Aim of the task
Please output the data exactly, without omitting anything.

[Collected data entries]
● ● ● ● ● ● ●

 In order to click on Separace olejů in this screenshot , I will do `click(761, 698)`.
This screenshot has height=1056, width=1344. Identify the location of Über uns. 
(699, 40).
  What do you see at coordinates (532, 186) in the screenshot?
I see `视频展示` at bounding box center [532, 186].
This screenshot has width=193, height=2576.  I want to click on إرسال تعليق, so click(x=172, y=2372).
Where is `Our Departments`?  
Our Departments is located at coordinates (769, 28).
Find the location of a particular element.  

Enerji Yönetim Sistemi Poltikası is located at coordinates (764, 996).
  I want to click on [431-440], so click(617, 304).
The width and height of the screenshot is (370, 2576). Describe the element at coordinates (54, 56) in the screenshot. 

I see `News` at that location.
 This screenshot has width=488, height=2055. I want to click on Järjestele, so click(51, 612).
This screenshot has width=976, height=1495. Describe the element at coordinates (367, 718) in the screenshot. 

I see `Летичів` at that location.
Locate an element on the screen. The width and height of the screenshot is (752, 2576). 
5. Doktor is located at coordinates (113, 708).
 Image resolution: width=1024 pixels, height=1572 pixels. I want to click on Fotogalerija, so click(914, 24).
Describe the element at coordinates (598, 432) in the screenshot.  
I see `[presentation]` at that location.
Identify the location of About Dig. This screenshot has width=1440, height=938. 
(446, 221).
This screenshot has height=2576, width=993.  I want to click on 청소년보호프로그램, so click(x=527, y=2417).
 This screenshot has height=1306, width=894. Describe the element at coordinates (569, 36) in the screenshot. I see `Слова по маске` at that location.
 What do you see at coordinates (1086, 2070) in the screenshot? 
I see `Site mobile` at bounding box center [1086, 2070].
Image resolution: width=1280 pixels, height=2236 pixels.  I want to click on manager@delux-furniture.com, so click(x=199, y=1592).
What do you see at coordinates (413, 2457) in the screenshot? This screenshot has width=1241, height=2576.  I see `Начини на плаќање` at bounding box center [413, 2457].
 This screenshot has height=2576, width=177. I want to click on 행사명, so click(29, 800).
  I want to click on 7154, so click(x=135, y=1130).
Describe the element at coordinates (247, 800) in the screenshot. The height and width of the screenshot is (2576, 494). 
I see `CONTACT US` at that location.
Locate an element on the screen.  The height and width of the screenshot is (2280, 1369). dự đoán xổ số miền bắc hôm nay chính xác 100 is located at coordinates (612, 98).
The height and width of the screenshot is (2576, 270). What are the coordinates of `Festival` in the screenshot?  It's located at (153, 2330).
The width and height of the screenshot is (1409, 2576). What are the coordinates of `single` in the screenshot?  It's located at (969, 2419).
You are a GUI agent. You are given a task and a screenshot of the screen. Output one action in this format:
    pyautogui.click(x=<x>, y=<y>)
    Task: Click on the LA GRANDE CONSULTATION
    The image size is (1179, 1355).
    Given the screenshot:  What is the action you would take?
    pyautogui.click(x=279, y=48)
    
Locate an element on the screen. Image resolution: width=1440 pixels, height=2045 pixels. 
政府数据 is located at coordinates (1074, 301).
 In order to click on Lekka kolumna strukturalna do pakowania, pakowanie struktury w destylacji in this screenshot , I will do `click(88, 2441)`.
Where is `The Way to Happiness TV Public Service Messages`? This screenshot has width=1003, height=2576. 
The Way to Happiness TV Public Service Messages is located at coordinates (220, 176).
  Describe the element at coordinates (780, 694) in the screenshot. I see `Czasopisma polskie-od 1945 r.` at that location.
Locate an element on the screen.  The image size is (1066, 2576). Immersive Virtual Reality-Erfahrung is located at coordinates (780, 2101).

● ● ● ● ● ● ●

Finished task
 In order to click on Separace olejů in this screenshot , I will do `click(761, 698)`.
This screenshot has height=1056, width=1344. Identify the location of Über uns. 
(699, 40).
  What do you see at coordinates (532, 186) in the screenshot?
I see `视频展示` at bounding box center [532, 186].
This screenshot has width=193, height=2576.  I want to click on إرسال تعليق, so click(x=172, y=2372).
Where is `Our Departments`?  
Our Departments is located at coordinates (769, 28).
Find the location of a particular element.  

Enerji Yönetim Sistemi Poltikası is located at coordinates (764, 996).
  I want to click on [431-440], so click(617, 304).
The width and height of the screenshot is (370, 2576). Describe the element at coordinates (54, 56) in the screenshot. 

I see `News` at that location.
 This screenshot has width=488, height=2055. I want to click on Järjestele, so click(51, 612).
This screenshot has width=976, height=1495. Describe the element at coordinates (367, 718) in the screenshot. 

I see `Летичів` at that location.
Locate an element on the screen. The width and height of the screenshot is (752, 2576). 
5. Doktor is located at coordinates (113, 708).
 Image resolution: width=1024 pixels, height=1572 pixels. I want to click on Fotogalerija, so click(914, 24).
Describe the element at coordinates (598, 432) in the screenshot.  
I see `[presentation]` at that location.
Identify the location of About Dig. This screenshot has width=1440, height=938. 
(446, 221).
This screenshot has height=2576, width=993.  I want to click on 청소년보호프로그램, so click(x=527, y=2417).
 This screenshot has height=1306, width=894. Describe the element at coordinates (569, 36) in the screenshot. I see `Слова по маске` at that location.
 What do you see at coordinates (1086, 2070) in the screenshot? 
I see `Site mobile` at bounding box center [1086, 2070].
Image resolution: width=1280 pixels, height=2236 pixels.  I want to click on manager@delux-furniture.com, so click(x=199, y=1592).
What do you see at coordinates (413, 2457) in the screenshot? This screenshot has width=1241, height=2576.  I see `Начини на плаќање` at bounding box center [413, 2457].
 This screenshot has height=2576, width=177. I want to click on 행사명, so click(29, 800).
  I want to click on 7154, so click(x=135, y=1130).
Describe the element at coordinates (247, 800) in the screenshot. The height and width of the screenshot is (2576, 494). 
I see `CONTACT US` at that location.
Locate an element on the screen.  The height and width of the screenshot is (2280, 1369). dự đoán xổ số miền bắc hôm nay chính xác 100 is located at coordinates (612, 98).
The height and width of the screenshot is (2576, 270). What are the coordinates of `Festival` in the screenshot?  It's located at (153, 2330).
The width and height of the screenshot is (1409, 2576). What are the coordinates of `single` in the screenshot?  It's located at (969, 2419).
You are a GUI agent. You are given a task and a screenshot of the screen. Output one action in this format:
    pyautogui.click(x=<x>, y=<y>)
    Task: Click on the LA GRANDE CONSULTATION
    The image size is (1179, 1355).
    Given the screenshot:  What is the action you would take?
    pyautogui.click(x=279, y=48)
    
Locate an element on the screen. Image resolution: width=1440 pixels, height=2045 pixels. 
政府数据 is located at coordinates (1074, 301).
 In order to click on Lekka kolumna strukturalna do pakowania, pakowanie struktury w destylacji in this screenshot , I will do `click(88, 2441)`.
Where is `The Way to Happiness TV Public Service Messages`? This screenshot has width=1003, height=2576. 
The Way to Happiness TV Public Service Messages is located at coordinates (220, 176).
  Describe the element at coordinates (780, 694) in the screenshot. I see `Czasopisma polskie-od 1945 r.` at that location.
Locate an element on the screen.  The image size is (1066, 2576). Immersive Virtual Reality-Erfahrung is located at coordinates (780, 2101).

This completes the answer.